DIRECTIONS FOR THIS TASK:
Print the whole listing, unchanged.
= = = =
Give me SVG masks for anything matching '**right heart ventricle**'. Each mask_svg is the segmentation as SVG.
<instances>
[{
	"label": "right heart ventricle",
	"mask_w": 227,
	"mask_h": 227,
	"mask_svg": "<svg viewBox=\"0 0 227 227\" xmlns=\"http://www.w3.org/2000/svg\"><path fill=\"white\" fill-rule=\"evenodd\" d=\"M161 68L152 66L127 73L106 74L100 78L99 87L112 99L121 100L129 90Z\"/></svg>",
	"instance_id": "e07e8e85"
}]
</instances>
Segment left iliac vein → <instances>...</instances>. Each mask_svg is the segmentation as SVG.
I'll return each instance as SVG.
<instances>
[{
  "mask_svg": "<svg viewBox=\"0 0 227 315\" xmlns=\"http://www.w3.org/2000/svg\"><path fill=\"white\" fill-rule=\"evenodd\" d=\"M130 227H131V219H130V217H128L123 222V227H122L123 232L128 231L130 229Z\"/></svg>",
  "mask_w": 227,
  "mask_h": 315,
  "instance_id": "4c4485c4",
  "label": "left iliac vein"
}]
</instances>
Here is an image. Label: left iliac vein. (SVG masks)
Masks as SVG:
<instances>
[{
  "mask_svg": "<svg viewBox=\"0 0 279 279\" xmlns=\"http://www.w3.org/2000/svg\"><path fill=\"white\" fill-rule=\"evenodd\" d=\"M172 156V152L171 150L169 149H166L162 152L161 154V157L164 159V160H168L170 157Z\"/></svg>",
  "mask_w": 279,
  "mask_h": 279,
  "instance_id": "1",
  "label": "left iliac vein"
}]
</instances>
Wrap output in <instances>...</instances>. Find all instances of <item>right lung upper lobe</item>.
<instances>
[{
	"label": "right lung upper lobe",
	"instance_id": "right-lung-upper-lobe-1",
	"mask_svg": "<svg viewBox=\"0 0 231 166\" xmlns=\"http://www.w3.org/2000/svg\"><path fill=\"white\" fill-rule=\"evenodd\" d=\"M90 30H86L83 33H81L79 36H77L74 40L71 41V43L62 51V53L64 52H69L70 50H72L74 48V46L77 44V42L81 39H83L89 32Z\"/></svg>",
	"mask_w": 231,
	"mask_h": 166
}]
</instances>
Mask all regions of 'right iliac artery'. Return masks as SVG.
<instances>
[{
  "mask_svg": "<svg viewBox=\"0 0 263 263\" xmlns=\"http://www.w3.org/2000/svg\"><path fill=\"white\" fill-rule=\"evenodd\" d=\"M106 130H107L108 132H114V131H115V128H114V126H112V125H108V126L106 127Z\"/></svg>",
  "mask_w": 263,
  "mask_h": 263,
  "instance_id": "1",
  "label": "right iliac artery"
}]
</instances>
= = = =
FINISHED EXERCISE:
Give me SVG masks for anything matching '**right heart ventricle**'. Each mask_svg is the segmentation as SVG.
<instances>
[{
	"label": "right heart ventricle",
	"mask_w": 227,
	"mask_h": 227,
	"mask_svg": "<svg viewBox=\"0 0 227 227\" xmlns=\"http://www.w3.org/2000/svg\"><path fill=\"white\" fill-rule=\"evenodd\" d=\"M161 68L152 66L127 73L106 74L100 78L99 87L112 99L121 100L129 90Z\"/></svg>",
	"instance_id": "e07e8e85"
}]
</instances>
Segment left iliac vein → <instances>...</instances>. Each mask_svg is the segmentation as SVG.
I'll return each instance as SVG.
<instances>
[{
  "mask_svg": "<svg viewBox=\"0 0 227 315\" xmlns=\"http://www.w3.org/2000/svg\"><path fill=\"white\" fill-rule=\"evenodd\" d=\"M130 227H131V219H130V217H128L123 222V227H122L123 232L128 231L130 229Z\"/></svg>",
  "mask_w": 227,
  "mask_h": 315,
  "instance_id": "4c4485c4",
  "label": "left iliac vein"
}]
</instances>
Here is an image. Label: left iliac vein. (SVG masks)
Masks as SVG:
<instances>
[{
  "mask_svg": "<svg viewBox=\"0 0 279 279\" xmlns=\"http://www.w3.org/2000/svg\"><path fill=\"white\" fill-rule=\"evenodd\" d=\"M172 156V152L171 150L169 149H166L162 152L161 154V157L164 159V160H168L170 157Z\"/></svg>",
  "mask_w": 279,
  "mask_h": 279,
  "instance_id": "1",
  "label": "left iliac vein"
}]
</instances>
Wrap output in <instances>...</instances>. Find all instances of <item>right lung upper lobe</item>.
<instances>
[{
	"label": "right lung upper lobe",
	"instance_id": "right-lung-upper-lobe-1",
	"mask_svg": "<svg viewBox=\"0 0 231 166\" xmlns=\"http://www.w3.org/2000/svg\"><path fill=\"white\" fill-rule=\"evenodd\" d=\"M90 30H86L83 33H81L79 36H77L74 40L71 41V43L62 51V53L64 52H69L70 50H72L74 48V46L77 44V42L81 39H83L89 32Z\"/></svg>",
	"mask_w": 231,
	"mask_h": 166
}]
</instances>
Mask all regions of 'right iliac artery'. Return masks as SVG.
<instances>
[{
  "mask_svg": "<svg viewBox=\"0 0 263 263\" xmlns=\"http://www.w3.org/2000/svg\"><path fill=\"white\" fill-rule=\"evenodd\" d=\"M106 130H107L108 132H114V131H115V128H114V126H112V125H108V126L106 127Z\"/></svg>",
  "mask_w": 263,
  "mask_h": 263,
  "instance_id": "1",
  "label": "right iliac artery"
}]
</instances>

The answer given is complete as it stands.